My First Tries with Nick the Quick
Alright, so today I’m digging into this “Nick the Quick” thing everyone keeps mentioning. Honestly? Sounded like another internet gimmick to me at first. But hey, promised fast results for beginners, and I was feeling stuck in my own projects, so screw it. I thought, let’s see what the fuss is actually about.

Started simple. Real simple. The core idea is breaking whatever you’re trying to do into tiny, bite-sized chunks. Not like, “design a website,” but more like, “choose a website template” or “write one headline.” Baby steps. I figured I’d test it on writing a blog post draft – something I usually procrastinate on for days.
- Step 1: I literally sat down and opened a blank doc. That was my first tiny win. Sounds stupid, but actually opening the file instead of thinking about it felt like progress right off the bat.

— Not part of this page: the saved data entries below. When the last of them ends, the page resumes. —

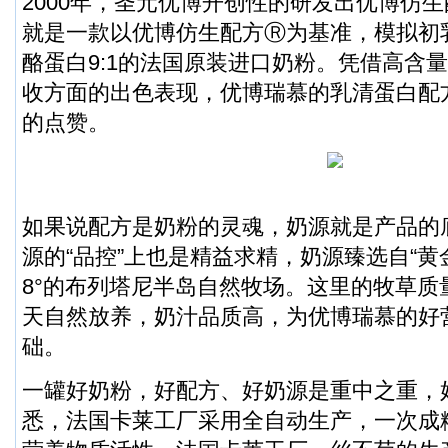
2000年，圣元优博开创性的研发出优博仿
就是一款以优博仿生配方Ⓡ为基准，模拟初
酪蛋白9:1的法国原装进口奶粉。凭借高含
收方面的出色表现，优博瑞慕的乳清蛋白配
的点赞。
如果说配方是奶粉的灵魂，奶源就是产品的
源的“品控”上也是精益求精，奶源臻选自“黄
8°的布列塔尼半岛自然牧场。这里的牧草质量
天自然放养，奶汁品质高，为优博瑞慕的好
础。
一罐好奶粉，好配方、好奶源是重中之重，
悉，法国卡莱工厂采用全自动生产，一次成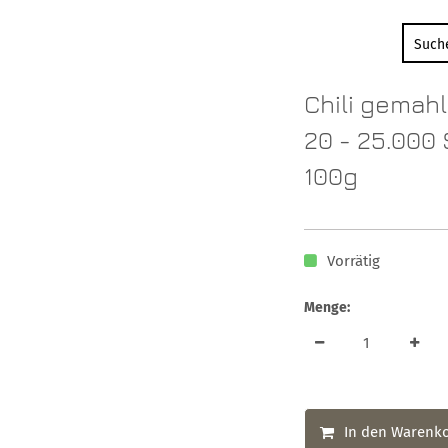
Chili gemah
20 - 25.000 
100g
Vorrätig
Menge:
In den Warenk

- Step 2: Next tiny chunk? Write the dang title. Not the whole post, just the title. I stared for maybe ten seconds, then typed something kinda lame: “My Nick Quick Experiment.” Done. Didn’t need to be perfect, just needed to exist.

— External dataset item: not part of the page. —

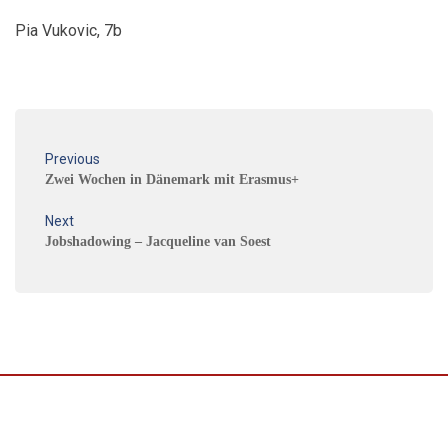
Pia Vukovic, 7b
Previous
Zwei Wochen in Dänemark mit Erasmus+
Next
Jobshadowing – Jacqueline van Soest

- Step 3: Intro time. Goal: Write one opening sentence. Again, tiny. My brain relaxed because it knew it wasn’t facing a whole article. Just one sentence: “Trying out Nick the Quick method – will it save me hours?” Boom.
Where Things Got Weird (and Sorta Worked)
Here’s the twist Nick pushes: immediately move on after each step. Don’t edit that crappy sentence you just wrote. Don’t spend an hour picking the perfect photo placeholder. Just… plow forward to the next tiny task. This felt super unnatural. My inner critic was screaming to go back and fix that weak intro sentence. But I forced myself to just add the first subheading: “Step 1: Blank Page Blues.”
Then another tiny chunk: List 3 key points about the method. Didn’t need to flesh them out, just jot down:
- Small bites only
- No editing allowed (yet)
- Move fast to next chunk
…and that was the whole task. Again, done fast. Rinse and repeat: write one rough sentence explaining the first point, move on immediately. Felt almost like running downhill – clumsy and slightly out of control, but definitely moving forward without sweating every step.

The Shock Moment (and the Catch)
Seriously, maybe 25 minutes in, I looked up and… I had a full, messy, ugly first draft of a blog post staring back at me. Normally, that easily takes me 2 hours of agony. It was rough, full of placeholders and terrible phrasing, but it was complete. That was the Nick the Quick “fast result” in action – getting the damn thing built fast.
Now, the catch. Was it ready? Heck no. It looked like a toddler wrote it while riding a rollercoaster. This method only gets the skeleton built fast. Later, I spent maybe 30 minutes editing, fixing wording, adding that picture I skipped earlier. But here’s the thing: That clean-up felt way easier because the pressure was off. The mountain wasn’t so scary; I was just fixing something that already existed. Total time? Less than an hour for what used to take me half a day. This almost felt like cheating.
So yeah, beginners? Try this. Set stupidly small goals, power through each one without looking back (editing is for later!), and keep piling those tiny wins up. You won’t believe how fast you actually move. Still can’t believe how such a simple shift kicked my butt into gear. Solid method for getting unstuck fast.